Dybala tenta un filtrante ambizioso per Matuidi. Intercettato.

Dopo un secondo, Dybala stesso si fionda su Nandez, con Rabiot al seguito e Alex Sandro pronto in seconda linea a stringere. Nandez, mal orientato col corpo, scaricherà grossolanamente su Nainggolan e proprio il brasiliano recupererà un pallone prezioso.

Sarri aveva indicato nel “coraggio” uno degli attributi fondamentali per operare una riaggressione proficua. Lo aveva notato con Pjanić, il quale aveva esitato ad alzarsi su Leiva contro la Lazio per paura di lasciare la difesa scoperta, facendo così però saltare il sistema di contro pressione. Il bosniaco contro il Cagliari è stato uno dei migliori in campo, forse rassicurato dalle coperture di Rabiot.

Ronaldo perde palla. Immediatamente Dybala e Matuidi, i più vicini all’azione, salgono senza esitare. Riname alto anche Pjanic, in copertura su Nainggolan.

Proprio a seguito di una triangolazione stretta, il bosniaco si trova ad essere l’uomo più vicino al pallone, ma in inferiorità numerica e posizionale. Senza esitazioni, si butta in avanti e riconquista palla.

Non è facile instillare un pensiero radicalmente opposto a quello messo in pratica finora. Lo disse bene lo stesso Sarri in conferenza stampa ad inizio anno: “i giocatori devono cominciare a pensare a difendere quello che hanno davanti e non quello che hanno dietro”. La Juventus era abituata a coprire la profondità alla minima palla persa, o (peggio) alla minima palla scoperta; ora le palle scoperte vengono aggredite, scoperchiando così un paradigma del calcio classico duro a morire – palla coperta salgo, palla scoperta scappo. Da diversi anni, parecchie squadre hanno dimostrato con continuità che questo modus pensandi non è più necessariamente valido.

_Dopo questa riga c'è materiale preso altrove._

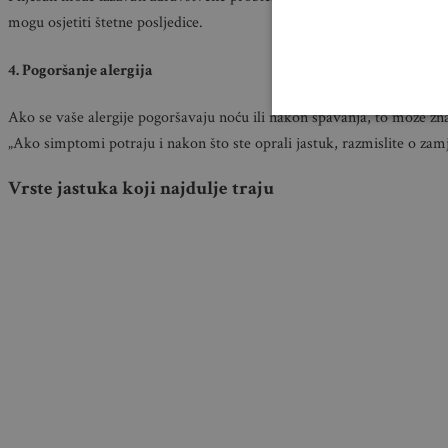
mogu osjetiti štetne posljedice.
4. Pogoršanje alergija
Ako se vaše alergije pogoršavaju noću ili nakon spavanja, to može znač
„Ako simptomi potraju i nakon što ste oprali jastuk, razmislite o zam
Vrste jastuka koji najdulje traju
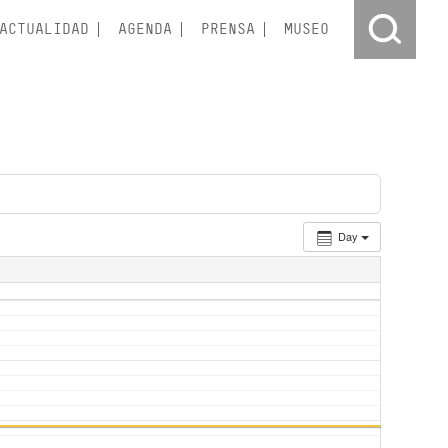
ACTUALIDAD
AGENDA
PRENSA
MUSEO
Day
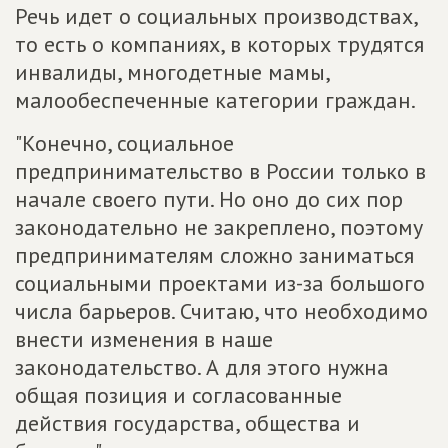
Речь идет о социальных производствах,
то есть о компаниях, в которых трудятся
инвалиды, многодетные мамы,
малообеспеченные категории граждан.
"Конечно, социальное
предпринимательство в России только в
начале своего пути. Но оно до сих пор
законодательно не закреплено, поэтому
предпринимателям сложно заниматься
социальными проектами из-за большого
числа барьеров. Считаю, что необходимо
внести изменения в наше
законодательство. А для этого нужна
общая позиция и согласованные
действия государства, общества и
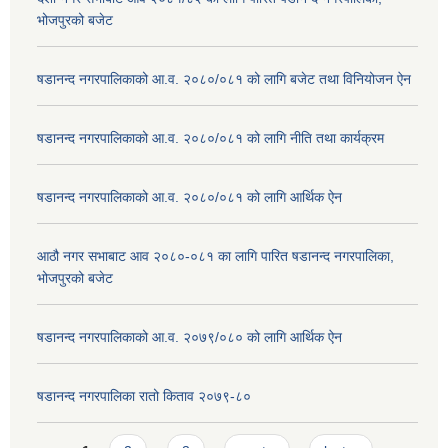
भोजपुरको बजेट
षडानन्द नगरपालिकाको आ.व. २०८०/०८१ को लागि बजेट तथा विनियोजन ऐन
षडानन्द नगरपालिकाको आ.व. २०८०/०८१ को लागि नीति तथा कार्यक्रम
षडानन्द नगरपालिकाको आ.व. २०८०/०८१ को लागि आर्थिक ऐन
आठौ नगर सभाबाट आव २०८०-०८१ का लागि पारित षडानन्द नगरपालिका,
भोजपुरको बजेट
षडानन्द नगरपालिकाको आ.व. २०७९/०८० को लागि आर्थिक ऐन
षडानन्द नगरपालिका रातो किताव २०७९-८०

Il cambiamento, soprattutto così radicale, richiede però tempo. Una pressione collettiva organizzata ed eseguita senza esitazioni è imprescindibile per un gioco che mira al controllo del pallone. Il Liverpool di Klopp, stancamente additato come esempio massimo di contropressing, è una squadra coraggiosa che ha abbracciato i rischi di una pressione ambiziosa. Rischi che tuttavia sono minimi, perché è uno strumento che se fatto bene paga dividendi altissimi. Segnali come quello della partita contro il Cagliari fanno ben sperare, soprattutto alla luce dell’atavicità in riaggressione che la Juventus aveva mostrato fino a poche partite fa. Un cambiamento radicale, più che benvenuto, che potrà fare da apripista verso un gioco senza i singhiozzi dell’autunno.